It was at most but a vague hint dropped by a certain notorious Parisienne in a jealous mood that had caused suspicion to rest upon the lieutenant. But general staffs are jealous of their secrets, and treason so serious a thing that even a hint of it may not be safely neglected. And so it was that Tarzan had come to Algeria in the guise of an American hunter and traveler to keep a close eye upon Lieutenant Gernois.
He had looked forward with keen delight to again seeing his beloved Africa, but this northern aspect of it was so different from his tropical jungle home that he might as well have been back in Paris for all the heart thrills of homecoming that he experienced. At Oran he spent a day wandering through the narrow, crooked alleys of the Arab quarter enjoying the strange, new sights. The next day found him at Sidi-bel-Abbes, where he presented his letters of introduction to both civil and military authorities — letters which gave no clew to the real significance of his mission.
Tarzan possessed a sufficient command of English to enable him to pass among Arabs and Frenchmen as an American, and that was all that was required of it. When he met an Englishman he spoke French in order that he might not betray himself, but occasionally talked in English to foreigners who understood that tongue, but could not note the slight imperfections of accent and pronunciation that were his.
Here he became acquainted with many of the French officers, and soon became a favorite among them. He met Gernois, whom he found to be a taciturn, dyspeptic-looking man of about forty, having little or no social intercourse with his fellows.
For a month nothing of moment occurred. Gernois apparently had no visitors, nor did he on his occasional visits to the town hold communication with any who might even by the wildest flight of imagination be construed into secret agents of a foreign power. Tarzan was beginning to hope that, after all, the rumor might have been false, when suddenly Gernois was ordered to Bou Saada in the Petit Sahara far to the south.
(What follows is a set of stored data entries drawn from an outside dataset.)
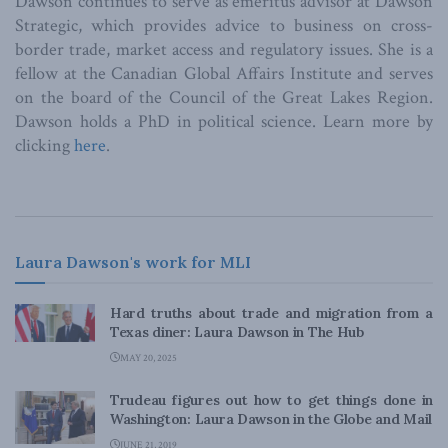
Dawson continues to serve as emeritus advisor at Dawson
Strategic, which provides advice to business on cross-
border trade, market access and regulatory issues. She is a
fellow at the Canadian Global Affairs Institute and serves
on the board of the Council of the Great Lakes Region.
Dawson holds a PhD in political science. Learn more by
clicking
here
.
Laura Dawson's work for MLI
Hard truths about trade and migration from a
Texas diner: Laura Dawson in The Hub
MAY 20, 2025
Trudeau figures out how to get things done in
Washington: Laura Dawson in the Globe and Mail
JUNE 21, 2019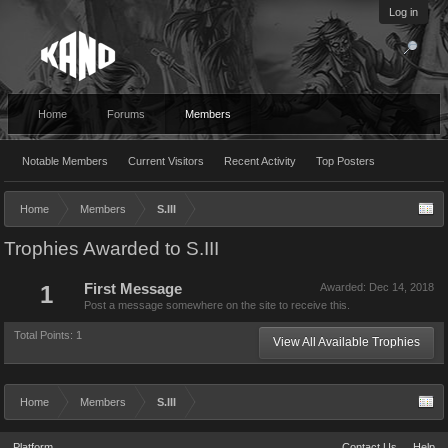
Log in
Home
Forums
Members
Notable Members
Current Visitors
Recent Activity
Top Posters
Home
Members
S.III
Trophies Awarded to S.III
1
First Message
Awarded:
Dec 14, 2018
Post a message somewhere on the site to receive this.
Total Points: 1
View All Available Trophies
Home
Members
S.III
Platform
Contact Us
Help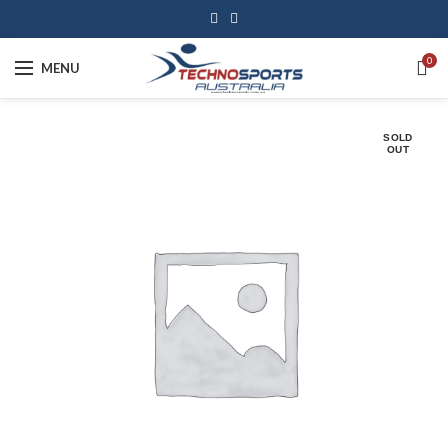
0
MENU
SOLD
OUT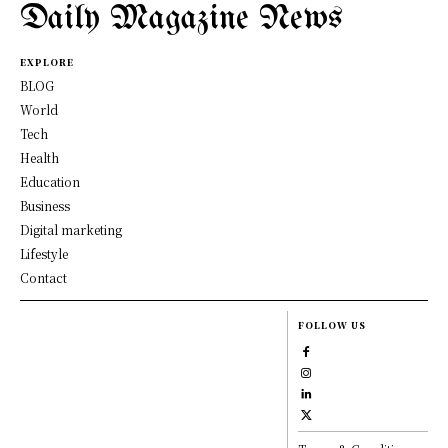
Daily Magazine News
EXPLORE
BLOG
World
Tech
Health
Education
Business
Digital marketing
Lifestyle
Contact
FOLLOW US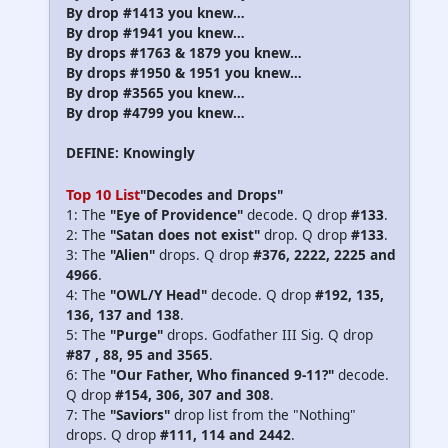
By drop #1413 you knew…
By drop #1941 you knew…
By drops #1763 & 1879 you knew…
By drops #1950 & 1951 you knew…
By drop #3565 you knew…
By drop #4799 you knew…
DEFINE: Knowingly
Top 10 List
"Decodes and Drops"
1: The
"Eye of Providence"
decode. Q drop
#133
.
2: The
"Satan does not exist"
drop. Q drop
#133
.
3: The
"Alien"
drops. Q drop
#376, 2222, 2225 and
4966
.
4: The
"OWL/Y Head"
decode. Q drop
#192, 135,
136, 137 and 138
.
5: The
"Purge"
drops. Godfather III Sig. Q drop
#87 , 88, 95 and 3565
.
6: The
"Our Father, Who financed 9-11?"
decode.
Q drop
#154, 306, 307 and 308
.
7: The
"Saviors"
drop list from the "Nothing"
drops. Q drop
#111, 114 and 2442
.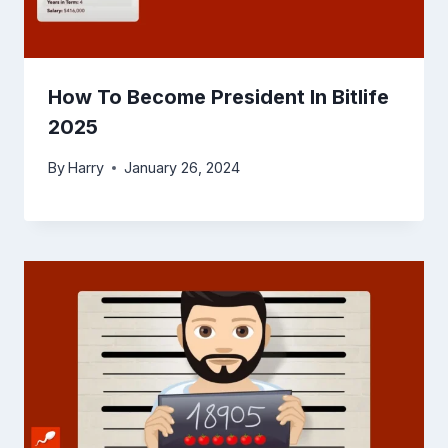
How To Become President In Bitlife
2025
By
Harry
January 26, 2024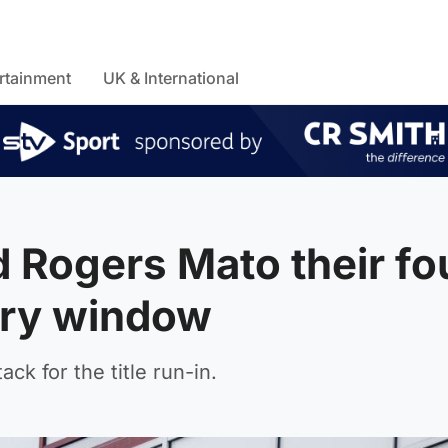
rtainment
UK & International
 Rogers Mato their fo
ary window
ck for the title run-in.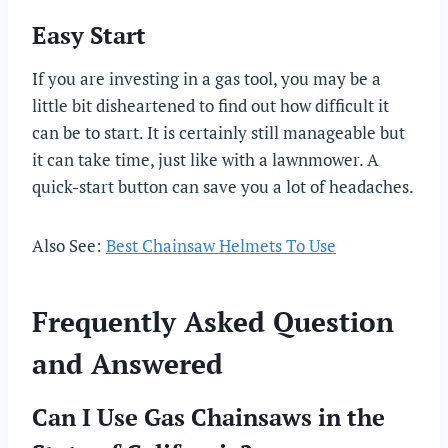
Easy Start
If you are investing in a gas tool, you may be a
little bit disheartened to find out how difficult it
can be to start. It is certainly still manageable but
it can take time, just like with a lawnmower. A
quick-start button can save you a lot of headaches.
Also See:
Best Chainsaw Helmets To Use
Frequently Asked Question
and Answered
Can I Use Gas Chainsaws in the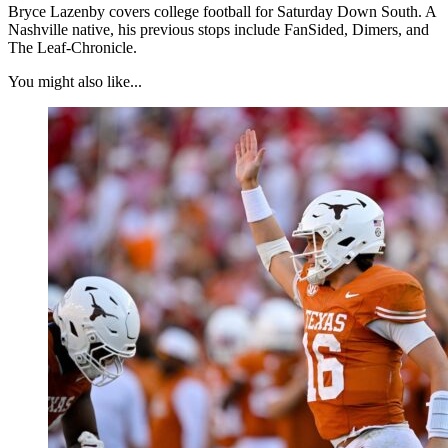
Bryce Lazenby covers college football for Saturday Down South. A
Nashville native, his previous stops include FanSided, Dimers, and
The Leaf-Chronicle.
You might also like...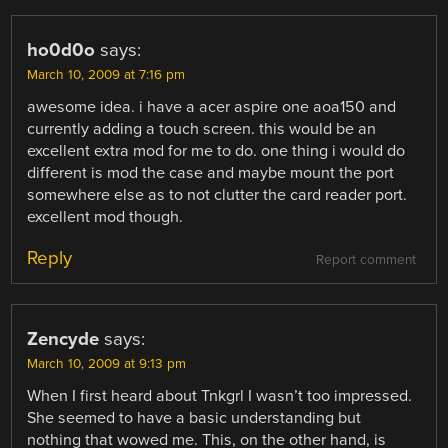
ho0d0o
says:
March 10, 2009 at 7:16 pm
awesome idea. i have a acer aspire one aoa150 and
currently adding a touch screen. this would be an
excellent extra mod for me to do. one thing i would do
different is mod the case and maybe mount the port
somewhere else as to not clutter the card reader port.
excellent mod though.
Reply
Report comment
Zencyde
says:
March 10, 2009 at 9:13 pm
When I first heard about Tnkgrl I wasn’t too impressed.
She seemed to have a basic understanding but
nothing that wowed me. This, on the other hand, is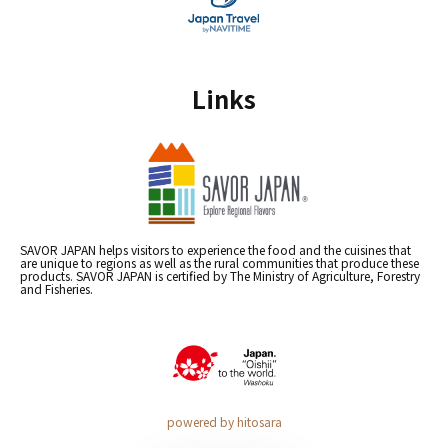
Links
SAVOR JAPAN helps visitors to experience the food and the cuisines that
are unique to regions as well as the rural communities that produce these
products. SAVOR JAPAN is certified by The Ministry of Agriculture, Forestry
and Fisheries.
powered by hitosara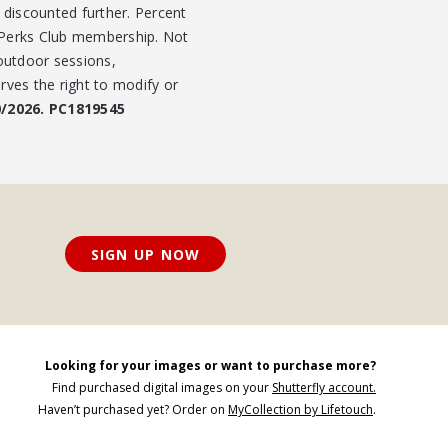
t discounted further. Percent
r Perks Club membership. Not
 outdoor sessions,
rves the right to modify or
0/2026. PC1819545
SIGN UP NOW
Looking for your images or want to purchase more?
Find purchased digital images on your
Shutterfly account.
Haven’t purchased yet? Order on
MyCollection by Lifetouch
.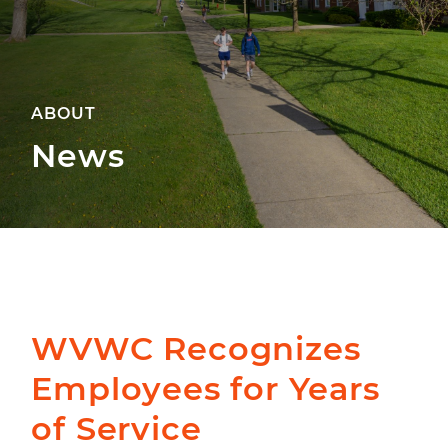
ABOUT
News
WVWC Recognizes
Employees for Years
of Service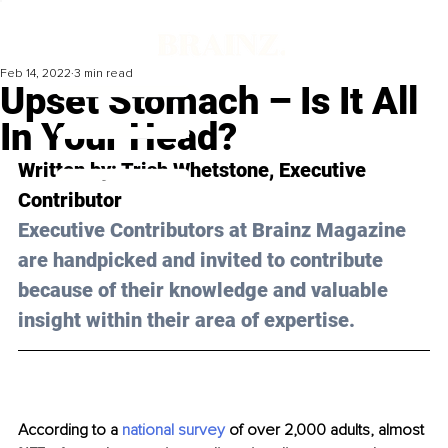
Feb 14, 2022
3 min read
Upset Stomach – Is It All
In Your Head?
Written by: Trish Whetstone, Executive 
Contributor 
Executive Contributors at Brainz Magazine 
are handpicked and invited to contribute 
because of their knowledge and valuable 
insight within their area of expertise.
According to a 
national survey 
of over 2,000 adults, almost 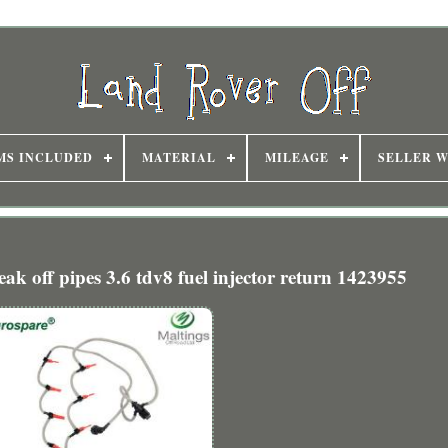
MS INCLUDED
MATERIAL
MILEAGE
SELLER 
eak off pipes 3.6 tdv8 fuel injector return 1423955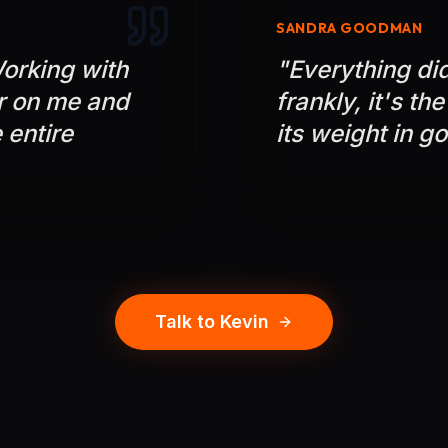
SANDRA GOODMAN
orking with
"
Everything did 
r on me and
frankly, it's th
 entire
its weight in go
Talk to Kevin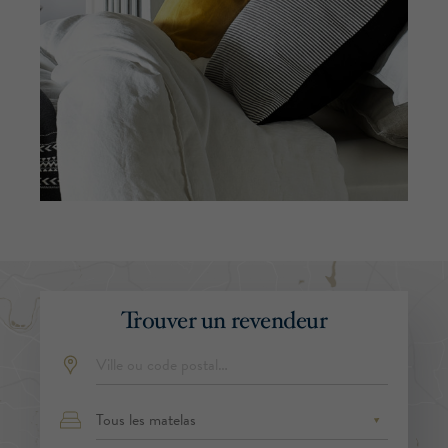
Trouver un revendeur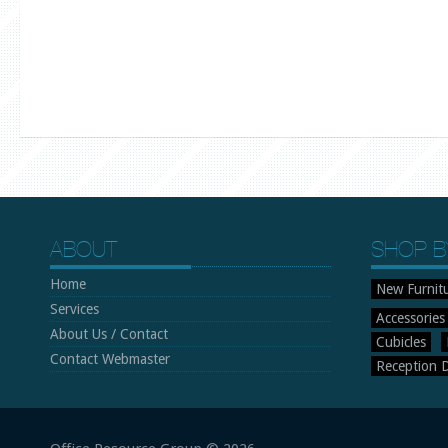
ABOUT
SHOP B
Home
New Furnit
Services
Accessories
About Us / Contact
Cubicles
Contact Webmaster
Reception 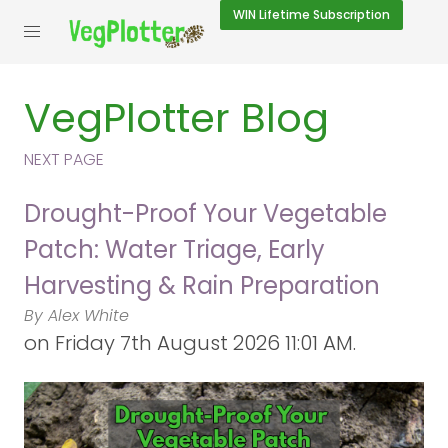
WIN
Lifetime Subscription
VegPlotter Blog
NEXT PAGE
Drought-Proof Your Vegetable
Patch: Water Triage, Early
Harvesting & Rain Preparation
By Alex White
on
Friday 7th August 2026 11:01 AM.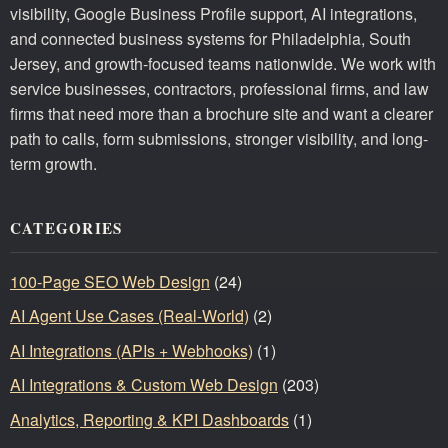
visibility, Google Business Profile support, AI integrations,
and connected business systems for Philadelphia, South
Jersey, and growth-focused teams nationwide. We work with
service businesses, contractors, professional firms, and law
firms that need more than a brochure site and want a clearer
path to calls, form submissions, stronger visibility, and long-
term growth.
CATEGORIES
100-Page SEO Web Design
(24)
AI Agent Use Cases (Real-World)
(2)
AI Integrations (APIs + Webhooks)
(1)
AI Integrations & Custom Web Design
(203)
Analytics, Reporting & KPI Dashboards
(1)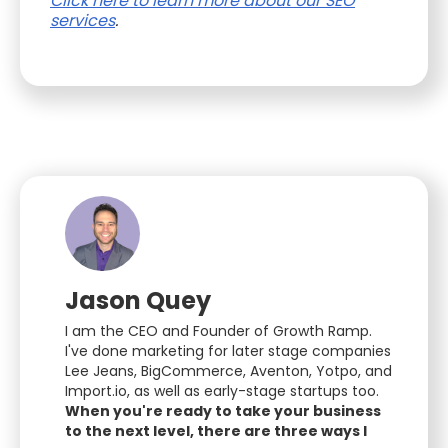
Click here to learn more about our SEO
services
.
Jason Quey
I am the CEO and Founder of Growth Ramp.
I've done marketing for later stage companies
Lee Jeans, BigCommerce, Aventon, Yotpo, and
Import.io, as well as early-stage startups too.
When you're ready to take your business
to the next level, there are three ways I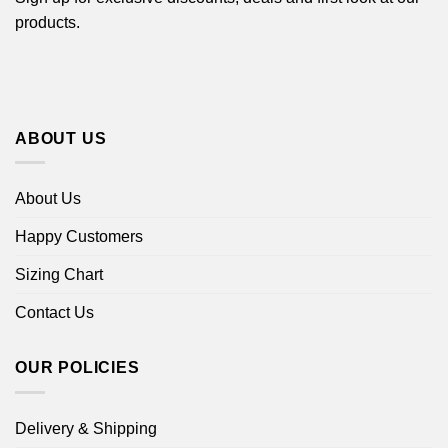
products.
ABOUT US
About Us
Happy Customers
Sizing Chart
Contact Us
OUR POLICIES
Delivery & Shipping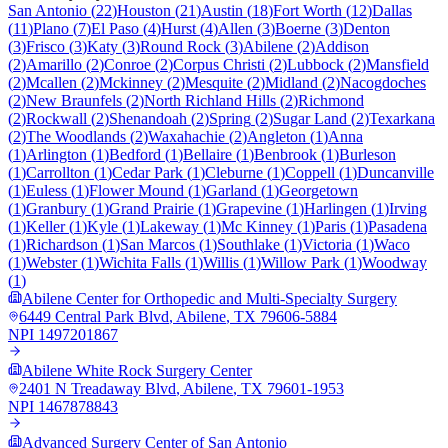
San Antonio
(
22
)
Houston
(
21
)
Austin
(
18
)
Fort Worth
(
12
)
Dallas
(
11
)
Plano
(
7
)
El Paso
(
4
)
Hurst
(
4
)
Allen
(
3
)
Boerne
(
3
)
Denton
(
3
)
Frisco
(
3
)
Katy
(
3
)
Round Rock
(
3
)
Abilene
(
2
)
Addison
(
2
)
Amarillo
(
2
)
Conroe
(
2
)
Corpus Christi
(
2
)
Lubbock
(
2
)
Mansfield
(
2
)
Mcallen
(
2
)
Mckinney
(
2
)
Mesquite
(
2
)
Midland
(
2
)
Nacogdoches
(
2
)
New Braunfels
(
2
)
North Richland Hills
(
2
)
Richmond
(
2
)
Rockwall
(
2
)
Shenandoah
(
2
)
Spring
(
2
)
Sugar Land
(
2
)
Texarkana
(
2
)
The Woodlands
(
2
)
Waxahachie
(
2
)
Angleton
(
1
)
Anna
(
1
)
Arlington
(
1
)
Bedford
(
1
)
Bellaire
(
1
)
Benbrook
(
1
)
Burleson
(
1
)
Carrollton
(
1
)
Cedar Park
(
1
)
Cleburne
(
1
)
Coppell
(
1
)
Duncanville
(
1
)
Euless
(
1
)
Flower Mound
(
1
)
Garland
(
1
)
Georgetown
(
1
)
Granbury
(
1
)
Grand Prairie
(
1
)
Grapevine
(
1
)
Harlingen
(
1
)
Irving
(
1
)
Keller
(
1
)
Kyle
(
1
)
Lakeway
(
1
)
Mc Kinney
(
1
)
Paris
(
1
)
Pasadena
(
1
)
Richardson
(
1
)
San Marcos
(
1
)
Southlake
(
1
)
Victoria
(
1
)
Waco
(
1
)
Webster
(
1
)
Wichita Falls
(
1
)
Willis
(
1
)
Willow Park
(
1
)
Woodway
(
1
)
Abilene Center for Orthopedic and Multi-Specialty Surgery
6449 Central Park Blvd
,
Abilene
,
TX
79606-5884
NPI
1497201867
Abilene White Rock Surgery Center
2401 N Treadaway Blvd
,
Abilene
,
TX
79601-1953
NPI
1467878843
Advanced Surgery Center of San Antonio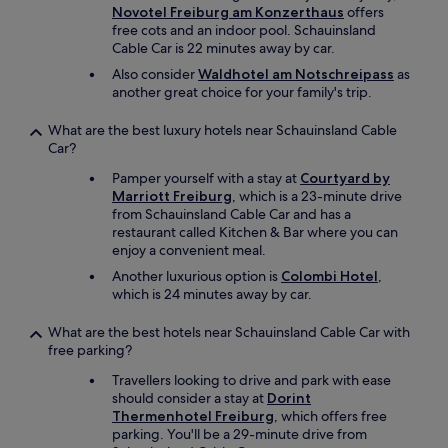
Novotel Freiburg am Konzerthaus
offers
free cots and an indoor pool. Schauinsland
Cable Car is 22 minutes away by car.
Also consider
Waldhotel am Notschreipass
as
another great choice for your family's trip.
What are the best luxury hotels near Schauinsland Cable
Car?
Pamper yourself with a stay at
Courtyard by
Marriott Freiburg
, which is a 23-minute drive
from Schauinsland Cable Car and has a
restaurant called Kitchen & Bar where you can
enjoy a convenient meal.
Another luxurious option is
Colombi Hotel
,
which is 24 minutes away by car.
What are the best hotels near Schauinsland Cable Car with
free parking?
Travellers looking to drive and park with ease
should consider a stay at
Dorint
Thermenhotel Freiburg
, which offers free
parking. You'll be a 29-minute drive from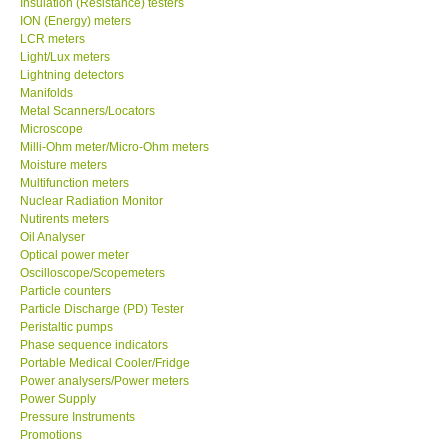
Insulation (Resistance) testers
ION (Energy) meters
Our Customers
LCR meters
Light/Lux meters
Lightning detectors
Proof of Purchases
Manifolds
Metal Scanners/Locators
Microscope
Shop locations
Milli-Ohm meter/Micro-Ohm meters
Moisture meters
Multifunction meters
CONTACT KKI
Nuclear Radiation Monitor
Nutirents meters
Oil Analyser
Enquiry/Contact us
Optical power meter
Oscilloscope/Scopemeters
International
Particle counters
Particle Discharge (PD) Tester
Peristaltic pumps
Payment Methods
Phase sequence indicators
Portable Medical Cooler/Fridge
Power analysers/Power meters
Forms
Power Supply
Pressure Instruments
Promotions
Shop locations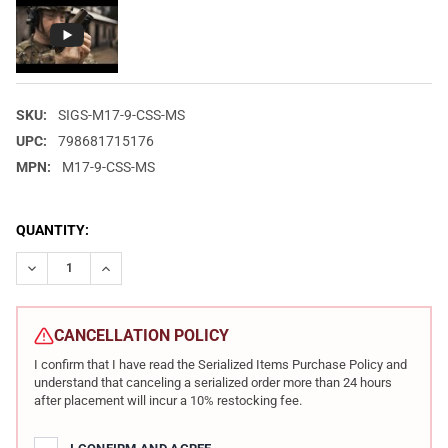
SKU:
SIGS-M17-9-CSS-MS
UPC:
798681715176
MPN:
M17-9-CSS-MS
CURRENT
QUANTITY:
STOCK:
DECREASE QUANTITY OF SIG SAUER M17 9MM 4.7IN 17RD AND 2
INCREASE QUANTITY OF SIG SAUER M17 9MM 4.7IN 
CANCELLATION POLICY
I confirm that I have read the Serialized Items Purchase Policy and
understand that canceling a serialized order more than 24 hours
after placement will incur a 10% restocking fee.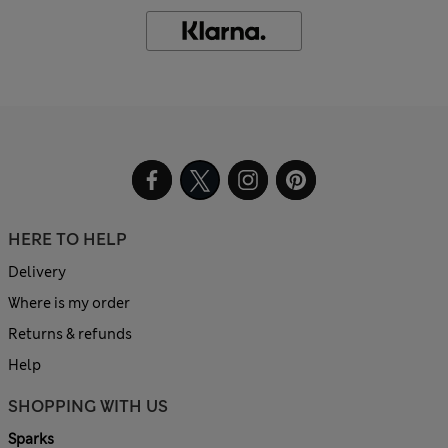
HERE TO HELP
Delivery
Where is my order
Returns & refunds
Help
SHOPPING WITH US
Sparks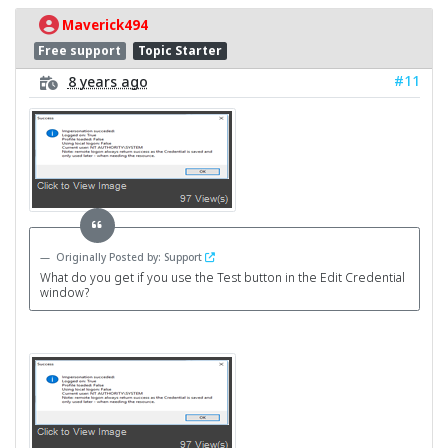
Maverick494
Free support
Topic Starter
#11
8 years ago
Originally Posted by: Support
What do you get if you use the Test button in the Edit Credential
window?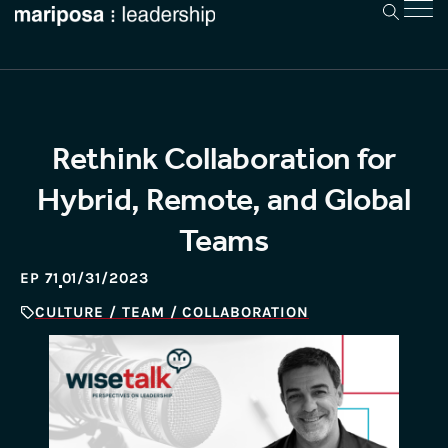
Rethink Collaboration for
Hybrid, Remote, and Global
Teams
EP 71
01/31/2023
CULTURE / TEAM / COLLABORATION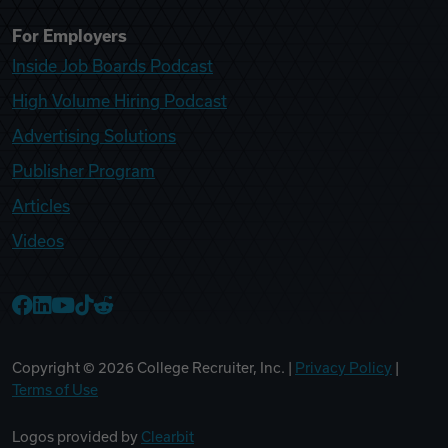
For Employers
Inside Job Boards Podcast
High Volume Hiring Podcast
Advertising Solutions
Publisher Program
Articles
Videos
College Recruiter Facebook
College Recruiter LinkedIn
College Recruiter YouTube
College Recruiter TikTok
College Recruiter Reddit
Copyright ©
2026
College Recruiter, Inc. |
Privacy Policy
|
Terms of Use
Logos provided by
Clearbit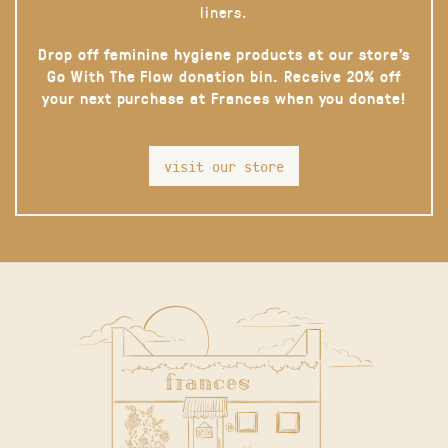
liners.
Drop off feminine hygiene products at our store’s
Go With The Flow donation bin. Receive 20% off
your next purchase at Frances when you donate!
visit our store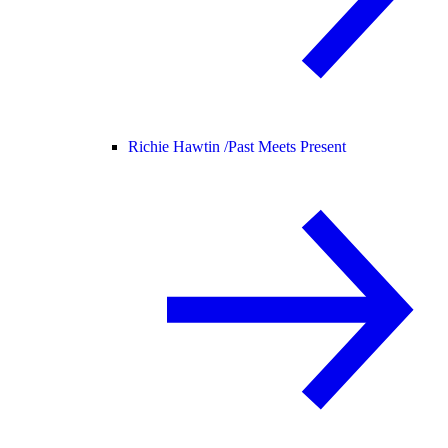
Richie Hawtin /
Past Meets Present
A company of Spahis and three officers were to relieve another company already stationed there. Fortunately one of the officers, Captain Gerard, had become an excellent friend of Tarzan's, and so when the ape-man suggested that he should embrace the opportunity of accompanying him to Bou Saada, where he expected to find hunting, it caused not the slightest suspicion.
At Bouira the detachment detrained, and the balance of the journey was made in the saddle. As Tarzan was dickering at Bouira for a mount he caught a brief glimpse of a man in European clothes eying him from the doorway of a native coffeehouse, but as Tarzan looked the man turned and entered the little, low-ceilinged mud hut, and but for a haunting impression that there had been something familiar about the face or figure of the fellow, Tarzan gave the matter no further thought.
The march to Aumale was fatiguing to Tarzan, whose equestrian experiences hitherto had been confined to a course of riding lessons in a Parisian academy, and so it was that he quickly sought the comforts of a bed in the Hotel Grossat, while the officers and troops took up their quarters at the military post.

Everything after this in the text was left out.